The cast of characters in Of Mice and Men is largely made up of people who are socially powerless in one way or another. This shared trait connects Crooks, who is a racial minority and also physically handicapped, to Candy, who is rather old and is missing one hand, and to Curley's wife, who is the only woman living on the ranch.
Crooks and Curley's wife are both practically isolated. Crooks lives alone in a room in the stable and Curley's wife is subjected to rules of social decorum that essentially force her to stay in the house by herself (if she were to follow the rules). Thus, these two characters are isolated by social bias.
Candy, like the other ranch hands, is relatively poor (he owns no property and must toil for a living without much hope for financial gain). His age and his financial status combine to render him socially powerless. In contrast to Slim or George, men possessing physical strength and a strength of intellect, Candy possesses only the thinnest claims to the social capital associated in the world of the novel with his gender and race.
The same forces that isolate Crooks and Curley's wife from the other people of the ranch can be identified as being responsible for isolating these figures from one another. Social bias (relating to race and gender) stipulate that certain rules must be followed. Crooks has to live apart from the other men because he is black. Curley's wife has to live apart from the men because she is a woman.
Candy's isolation from these two figures is indicative of the same codes of decorum in the society presented in the novel, yet his connections to these other two characters can be seen as speaking to a deeper point being made in the work. Social privilege and social capital are derived from sources that are often superficial. There is no moral quality that distinguishes Curley from the men - - the only quality that sets him apart is his money. There is no moral quality (or failing) that sets Crooks apart from the other men - - the only difference between them is skin color.
Indeed, isolation is a key theme in the novel. George speaks to this point early in the novel.
"Guys like us that work on the ranches, are the loneliest guys in the world. They got no family. They don't belong no place."
Interestingly, the characters in Of Mice and Men do have a place in a pejorative sense. And this is the point we are looking at here.
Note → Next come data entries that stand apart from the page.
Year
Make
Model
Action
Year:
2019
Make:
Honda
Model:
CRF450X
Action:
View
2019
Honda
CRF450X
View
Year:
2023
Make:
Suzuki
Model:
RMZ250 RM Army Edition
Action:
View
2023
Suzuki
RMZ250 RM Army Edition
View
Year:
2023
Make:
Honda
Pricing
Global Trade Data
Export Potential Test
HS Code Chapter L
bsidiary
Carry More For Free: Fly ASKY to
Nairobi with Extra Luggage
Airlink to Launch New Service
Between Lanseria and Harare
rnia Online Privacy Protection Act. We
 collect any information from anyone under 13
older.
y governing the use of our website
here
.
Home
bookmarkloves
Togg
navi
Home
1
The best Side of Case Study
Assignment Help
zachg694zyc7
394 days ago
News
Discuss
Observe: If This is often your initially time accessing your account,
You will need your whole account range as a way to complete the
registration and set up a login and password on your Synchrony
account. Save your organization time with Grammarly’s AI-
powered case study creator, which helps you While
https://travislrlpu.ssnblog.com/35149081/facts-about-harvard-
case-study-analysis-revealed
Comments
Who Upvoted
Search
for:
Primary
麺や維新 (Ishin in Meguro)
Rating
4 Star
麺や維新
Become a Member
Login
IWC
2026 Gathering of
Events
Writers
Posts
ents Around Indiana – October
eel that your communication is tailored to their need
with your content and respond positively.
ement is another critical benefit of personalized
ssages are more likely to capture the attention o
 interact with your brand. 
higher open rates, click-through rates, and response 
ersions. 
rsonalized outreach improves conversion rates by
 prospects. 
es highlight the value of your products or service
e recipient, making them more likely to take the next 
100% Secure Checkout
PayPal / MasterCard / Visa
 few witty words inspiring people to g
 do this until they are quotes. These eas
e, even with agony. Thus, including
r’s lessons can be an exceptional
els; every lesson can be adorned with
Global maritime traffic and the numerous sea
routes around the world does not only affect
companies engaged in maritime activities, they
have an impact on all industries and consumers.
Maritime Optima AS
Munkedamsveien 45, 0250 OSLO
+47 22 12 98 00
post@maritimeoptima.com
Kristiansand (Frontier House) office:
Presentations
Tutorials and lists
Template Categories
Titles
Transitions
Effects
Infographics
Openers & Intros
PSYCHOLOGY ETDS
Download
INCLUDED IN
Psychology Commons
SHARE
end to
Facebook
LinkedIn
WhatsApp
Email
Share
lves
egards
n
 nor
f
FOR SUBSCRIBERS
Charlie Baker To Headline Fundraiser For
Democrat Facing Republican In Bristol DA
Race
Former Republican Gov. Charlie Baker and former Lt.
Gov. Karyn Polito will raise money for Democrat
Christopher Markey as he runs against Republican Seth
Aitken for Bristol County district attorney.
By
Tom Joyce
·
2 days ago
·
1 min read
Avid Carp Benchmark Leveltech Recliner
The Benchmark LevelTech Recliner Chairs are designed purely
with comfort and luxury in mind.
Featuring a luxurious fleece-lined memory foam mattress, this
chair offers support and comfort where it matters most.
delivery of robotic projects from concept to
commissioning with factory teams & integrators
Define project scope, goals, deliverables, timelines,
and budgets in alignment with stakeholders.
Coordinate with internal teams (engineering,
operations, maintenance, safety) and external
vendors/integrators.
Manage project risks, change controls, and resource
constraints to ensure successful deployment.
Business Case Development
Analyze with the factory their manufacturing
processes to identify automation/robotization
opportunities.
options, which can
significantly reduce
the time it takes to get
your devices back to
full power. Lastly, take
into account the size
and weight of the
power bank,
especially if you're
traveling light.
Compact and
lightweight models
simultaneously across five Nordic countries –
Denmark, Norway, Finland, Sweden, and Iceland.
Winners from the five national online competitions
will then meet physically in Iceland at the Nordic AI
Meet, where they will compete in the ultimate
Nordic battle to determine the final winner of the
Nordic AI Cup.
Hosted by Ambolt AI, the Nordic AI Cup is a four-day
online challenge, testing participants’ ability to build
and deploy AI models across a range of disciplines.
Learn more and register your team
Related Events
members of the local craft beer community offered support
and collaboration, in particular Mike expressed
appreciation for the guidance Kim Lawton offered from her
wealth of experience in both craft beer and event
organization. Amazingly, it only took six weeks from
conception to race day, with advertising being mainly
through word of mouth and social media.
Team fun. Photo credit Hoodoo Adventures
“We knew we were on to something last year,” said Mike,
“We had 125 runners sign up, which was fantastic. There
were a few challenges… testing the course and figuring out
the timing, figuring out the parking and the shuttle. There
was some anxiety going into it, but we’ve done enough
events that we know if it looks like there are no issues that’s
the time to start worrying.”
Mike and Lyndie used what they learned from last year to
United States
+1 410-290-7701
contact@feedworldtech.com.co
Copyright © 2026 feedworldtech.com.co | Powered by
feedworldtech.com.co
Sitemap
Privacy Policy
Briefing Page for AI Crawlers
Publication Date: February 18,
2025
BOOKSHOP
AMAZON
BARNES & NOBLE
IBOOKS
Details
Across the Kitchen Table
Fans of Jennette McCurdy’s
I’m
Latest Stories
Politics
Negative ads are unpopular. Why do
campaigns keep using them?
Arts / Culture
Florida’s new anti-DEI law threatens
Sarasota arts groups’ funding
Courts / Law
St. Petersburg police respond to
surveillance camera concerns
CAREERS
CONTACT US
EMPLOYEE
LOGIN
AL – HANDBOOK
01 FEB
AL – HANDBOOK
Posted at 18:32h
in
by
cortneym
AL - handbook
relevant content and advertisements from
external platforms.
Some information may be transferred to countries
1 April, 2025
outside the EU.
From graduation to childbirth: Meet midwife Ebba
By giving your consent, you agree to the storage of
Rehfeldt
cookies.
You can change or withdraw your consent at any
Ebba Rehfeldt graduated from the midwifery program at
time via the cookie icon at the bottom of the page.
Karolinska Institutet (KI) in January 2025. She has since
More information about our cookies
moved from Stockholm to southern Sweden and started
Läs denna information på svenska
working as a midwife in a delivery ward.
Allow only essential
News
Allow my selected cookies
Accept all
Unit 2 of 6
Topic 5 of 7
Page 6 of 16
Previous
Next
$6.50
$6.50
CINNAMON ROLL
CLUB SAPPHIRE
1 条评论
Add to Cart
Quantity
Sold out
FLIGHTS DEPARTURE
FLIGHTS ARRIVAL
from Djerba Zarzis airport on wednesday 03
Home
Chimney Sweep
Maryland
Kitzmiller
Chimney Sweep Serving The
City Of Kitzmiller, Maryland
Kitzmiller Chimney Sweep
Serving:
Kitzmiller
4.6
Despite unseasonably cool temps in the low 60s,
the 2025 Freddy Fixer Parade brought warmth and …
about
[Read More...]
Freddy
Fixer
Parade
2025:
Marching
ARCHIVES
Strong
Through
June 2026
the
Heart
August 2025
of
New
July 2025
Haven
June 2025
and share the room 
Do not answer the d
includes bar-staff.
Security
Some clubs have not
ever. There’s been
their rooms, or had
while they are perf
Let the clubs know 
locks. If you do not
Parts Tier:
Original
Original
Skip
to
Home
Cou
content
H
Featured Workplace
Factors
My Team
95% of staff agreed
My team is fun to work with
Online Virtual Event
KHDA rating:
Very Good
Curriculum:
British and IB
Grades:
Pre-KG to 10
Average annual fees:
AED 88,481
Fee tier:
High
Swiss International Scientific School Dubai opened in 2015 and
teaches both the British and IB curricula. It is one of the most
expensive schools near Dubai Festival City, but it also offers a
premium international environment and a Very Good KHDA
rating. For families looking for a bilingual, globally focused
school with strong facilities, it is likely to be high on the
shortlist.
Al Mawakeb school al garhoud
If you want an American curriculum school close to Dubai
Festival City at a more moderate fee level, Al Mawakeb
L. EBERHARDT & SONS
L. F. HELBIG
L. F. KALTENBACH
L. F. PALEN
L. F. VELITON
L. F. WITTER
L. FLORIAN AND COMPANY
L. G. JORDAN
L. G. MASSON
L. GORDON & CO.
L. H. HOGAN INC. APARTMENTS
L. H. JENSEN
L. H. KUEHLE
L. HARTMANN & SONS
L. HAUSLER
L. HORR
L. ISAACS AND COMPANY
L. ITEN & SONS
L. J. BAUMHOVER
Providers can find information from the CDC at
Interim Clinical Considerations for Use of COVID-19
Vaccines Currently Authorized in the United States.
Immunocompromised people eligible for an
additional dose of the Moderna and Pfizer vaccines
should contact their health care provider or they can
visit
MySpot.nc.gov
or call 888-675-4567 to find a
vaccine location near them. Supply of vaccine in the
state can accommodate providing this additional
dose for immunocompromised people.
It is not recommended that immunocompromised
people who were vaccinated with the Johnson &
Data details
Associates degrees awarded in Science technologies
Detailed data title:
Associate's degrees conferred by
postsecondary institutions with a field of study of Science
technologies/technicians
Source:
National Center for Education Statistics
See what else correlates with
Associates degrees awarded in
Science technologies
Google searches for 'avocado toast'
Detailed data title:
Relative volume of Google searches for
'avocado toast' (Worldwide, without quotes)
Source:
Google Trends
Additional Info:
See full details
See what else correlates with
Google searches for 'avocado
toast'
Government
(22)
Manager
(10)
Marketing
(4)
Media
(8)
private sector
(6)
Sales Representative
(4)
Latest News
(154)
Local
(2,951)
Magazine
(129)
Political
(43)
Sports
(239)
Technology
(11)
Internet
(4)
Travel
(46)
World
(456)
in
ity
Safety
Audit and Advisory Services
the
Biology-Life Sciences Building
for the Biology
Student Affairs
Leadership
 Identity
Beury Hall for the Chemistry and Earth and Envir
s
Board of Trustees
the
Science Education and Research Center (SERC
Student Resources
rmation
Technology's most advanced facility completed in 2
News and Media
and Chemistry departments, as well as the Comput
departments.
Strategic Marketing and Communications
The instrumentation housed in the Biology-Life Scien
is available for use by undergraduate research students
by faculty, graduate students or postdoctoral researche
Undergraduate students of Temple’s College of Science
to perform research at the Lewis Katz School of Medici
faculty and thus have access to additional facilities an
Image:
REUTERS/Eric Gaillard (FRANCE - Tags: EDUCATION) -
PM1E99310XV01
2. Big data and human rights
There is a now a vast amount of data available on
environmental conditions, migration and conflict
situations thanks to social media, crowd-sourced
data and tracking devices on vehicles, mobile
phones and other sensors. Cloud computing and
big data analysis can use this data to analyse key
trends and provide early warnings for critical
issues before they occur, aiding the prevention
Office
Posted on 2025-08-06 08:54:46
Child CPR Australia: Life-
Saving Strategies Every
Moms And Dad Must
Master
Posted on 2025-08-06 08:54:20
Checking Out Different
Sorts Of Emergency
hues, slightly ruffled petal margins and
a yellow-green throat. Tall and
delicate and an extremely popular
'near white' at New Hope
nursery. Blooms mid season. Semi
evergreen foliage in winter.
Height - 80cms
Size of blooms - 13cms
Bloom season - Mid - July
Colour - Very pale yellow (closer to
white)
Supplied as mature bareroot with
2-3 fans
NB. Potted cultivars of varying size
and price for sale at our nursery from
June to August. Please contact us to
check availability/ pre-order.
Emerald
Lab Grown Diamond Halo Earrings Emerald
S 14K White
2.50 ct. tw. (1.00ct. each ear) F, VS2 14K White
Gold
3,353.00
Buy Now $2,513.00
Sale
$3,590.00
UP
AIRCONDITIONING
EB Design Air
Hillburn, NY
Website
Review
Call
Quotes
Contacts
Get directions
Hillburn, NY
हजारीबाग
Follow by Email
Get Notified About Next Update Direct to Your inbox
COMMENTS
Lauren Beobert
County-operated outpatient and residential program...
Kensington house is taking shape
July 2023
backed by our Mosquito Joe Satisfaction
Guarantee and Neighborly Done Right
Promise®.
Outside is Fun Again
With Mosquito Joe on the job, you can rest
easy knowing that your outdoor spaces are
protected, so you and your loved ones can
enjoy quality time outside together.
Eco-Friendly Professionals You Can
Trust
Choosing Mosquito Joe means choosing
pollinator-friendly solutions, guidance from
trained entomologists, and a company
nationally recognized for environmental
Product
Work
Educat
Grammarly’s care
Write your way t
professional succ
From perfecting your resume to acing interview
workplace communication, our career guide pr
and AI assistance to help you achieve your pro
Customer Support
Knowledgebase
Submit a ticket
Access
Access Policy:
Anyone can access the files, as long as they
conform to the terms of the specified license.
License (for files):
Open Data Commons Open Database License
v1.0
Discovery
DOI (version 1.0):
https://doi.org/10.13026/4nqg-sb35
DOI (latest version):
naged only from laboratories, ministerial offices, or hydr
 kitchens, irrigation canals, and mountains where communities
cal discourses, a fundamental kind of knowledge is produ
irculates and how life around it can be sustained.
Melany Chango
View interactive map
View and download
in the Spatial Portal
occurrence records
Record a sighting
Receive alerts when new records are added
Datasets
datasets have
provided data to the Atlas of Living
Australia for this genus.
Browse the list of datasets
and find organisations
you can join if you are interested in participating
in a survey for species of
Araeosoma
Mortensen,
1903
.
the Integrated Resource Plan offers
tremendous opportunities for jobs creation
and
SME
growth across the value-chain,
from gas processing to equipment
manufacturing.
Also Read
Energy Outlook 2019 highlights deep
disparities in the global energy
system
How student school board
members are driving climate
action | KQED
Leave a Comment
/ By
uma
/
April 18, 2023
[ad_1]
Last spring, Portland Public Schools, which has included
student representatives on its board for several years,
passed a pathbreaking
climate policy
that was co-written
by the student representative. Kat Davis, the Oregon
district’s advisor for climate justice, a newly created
Crooks and Curley's wife are supposed to stay "in their place" and not challenge a status quo that favors white males (with money). They have a "place" but the identity associated with that place offers no power. Socially, these characters are marginalized in ways that are paralleled in Crooks' living arrangement and in Curley's wife's spoken recognition (when she talks to Lennie) of the expectations that keep her locked in the house alone.